Her educational approach is perhaps most evident in Wine Style: Using Your Senses to Explore and Enjoy Wine (2005), a book she wrote with her husband Ed McCarthy, who was also her coauthor on Wine for Dummies (1995), and which places emphasis on what she believes really matters to wine drinkers: taste. Rather than grouping wines primarily by varietal, Wine Style approaches contemporary winemaking via broad flavor profiles (rich, oaky whites; fresh, spicy reds) that sometimes cut across grape types. This acknowledges the modern reality that many cult Napa Valley Cabernets, to take just one example, often bear closer resemblance to high-end Brunellos or top-tier Rhone Syrahs than to other Cabernets from, say, northeastern Italy or the Bordeaux bargain bin.

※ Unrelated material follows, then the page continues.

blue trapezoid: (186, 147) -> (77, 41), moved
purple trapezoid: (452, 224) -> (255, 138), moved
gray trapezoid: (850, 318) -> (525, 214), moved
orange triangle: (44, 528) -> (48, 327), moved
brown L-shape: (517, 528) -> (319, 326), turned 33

“Different people love wine for different reasons—and for many reasons,” Ewing-Mulligan says. “For me, perhaps first and foremost, I like to think about the nature of how it works in my mouth.” Another one of its appeals, she adds, is that “since we tend to drink it with food, wine promotes more moderation than other alcoholic beverages.”
As the world of winemaking witnesses the consequences of climate change—from Northern California’s catastrophic fires to the global warming that has made it possible for England to produce some well-regarded sparklers—Ewing-Mulligan emphasizes that “wine is a product of the earth that has been transformed by generations of individuals and as a result it represents a sense of place.” Although that heritage means change can sometimes come slowly, she points out that “winemakers are working methodically toward their best choices for a new future.”
Meanwhile, Ewing-Mulligan revels in the continued exploration and sense of adventure. “I love to examine bottles, to look at their labels,” she says. “If you give me any excuse, I will try a new wine. If I’m at a restaurant and the server says we tasted this wine in our staff meeting and everyone was really excited about it, that’s enough of a reason for me.”
More than anything, wine drinking should be fun not fraught, she adds. “You don’t need to hit a home run with everything you taste.”